Born in Japan, Reeder spent his formative years moving at various points to seven different countries across four separate continents due to his father’s job in the military, and later across seven different states when his father became a gymnastics coach.
“I remember when I was a child, people would ask me, ‘So what’s it like to change schools all the time?’” Reeder said. “And my question to them was usually, ‘What’s it like to stay at the same school all the time?’”
Reeder’s adolescent dream had been to be a Navy pilot, but a year at the US Naval Academy at Minneapolis showed him it wasn’t for him. His backup attempts included briefly studying geology at a different college.
After also briefly studying international business at University of Texas, Reeder decided on a Spanish major due simply to the fact that he was taking a Spanish course at the time and really liked it.
Growing up abroad gave Reeder a desire to wander. In high school he volunteered to be an exchange student in Brazil and when he was 23, he took a break from graduate school at Texas to teach at a girls’ school in the small town of Saga, Japan.

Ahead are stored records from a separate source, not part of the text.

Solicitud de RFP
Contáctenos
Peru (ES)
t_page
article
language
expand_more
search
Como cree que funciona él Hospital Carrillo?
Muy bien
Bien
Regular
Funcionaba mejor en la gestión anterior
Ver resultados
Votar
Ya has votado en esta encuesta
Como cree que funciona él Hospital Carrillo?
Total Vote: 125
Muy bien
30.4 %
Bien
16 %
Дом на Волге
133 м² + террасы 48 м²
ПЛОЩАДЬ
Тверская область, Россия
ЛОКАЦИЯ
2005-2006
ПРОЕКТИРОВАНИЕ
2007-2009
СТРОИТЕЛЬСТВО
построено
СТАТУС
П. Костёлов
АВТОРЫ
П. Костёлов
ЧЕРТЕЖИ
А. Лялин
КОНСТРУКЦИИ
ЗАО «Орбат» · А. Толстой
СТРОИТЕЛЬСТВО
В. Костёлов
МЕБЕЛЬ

Reeder is fluent in English, Spanish and Portuguese. He is also semi-fluent in Japanese, can understand Mandarin, and knows a little French. Most languages come fast and easy to him, the only exception being Japanese, a language infamous for being difficult to learn due to its complex layers of speech and vast differences to Latin-based languages like English.
When Reeder first came to the campus for a job, he was impressed with the welcoming and friendly students and teachers, and the beauty of the campus itself.
“The interview was in spring, and so the mountains were so beautiful and green, and the flowers everywhere — I just fell in love with Sonoma County,” Reeder said.
When he went to work in August everything had become brown, which was disappointing for a while.
“I got used to the differences in California,” he said.
While the scenery helped convince Reeder to teach at Sonoma State, what has kept him here all these years is the one constant at the campus — the friendly, accepting culture.
When he briefly taught at University of Texas, he would often get pointed out and mocked for biking to work.
“They thought it was strange, or odd, or different or just not right somehow,” Reeder said.
But although he’s been at Sonoma State for much longer, nobody has made a deal about his biking from Santa Rosa, and some students even ask if they can do it too.
“If you say something that’s new or different or unusual, people [here] don’t think it’s wrong because they don’t do it,” Reeder said. “They think ‘oh, I’d like to try that,’ or ‘oh, that’s neat.’ I think there’s a good, positive attitude toward trying new things.”
Reeder has advised around 200 students to study abroad in his role as advisor for the program, and every time they come back, he always asks them about their experiences — what they learned, and how it changed them. Every single person, almost without fail, has said they were glad they had participated.
“They always tell me, ‘You gotta tell students [to] go study abroad,’” He said. “‘Don’t make excuses, don’t say I can’t because I have work... There are always ways around it, and it’s a life-changing experience, and it’s so positive.’”
Outside of Sonoma State, he has worked for the Advanced Placement Spanish program for over 20 years. His current position is chief reader for the AP Spanish Language Exam, which involves leading thousands of Spanish teachers every summer in Cincinnati to make sure exams are fair and correct across the board, as well as helping to determine the questions and design of the exam.
His interests include motorcycles and olympic level shooting. He enjoys the focus and calm required for olympic shooting, comparing it to yoga, which he also does.
He shares both passions with his son, Andrew, who made State Champion and few times and went to to Junior Olympics when he was younger.
Besides travel, Reeder encourages students to learn other languages, not just to talk to different people, but also because the process itself can be an illuminating experience.
“What’s interesting is that different languages can sometimes put you in a different frame of mind,” Reeder said. “When you do speak a different language it kinda changes how you look at the world.”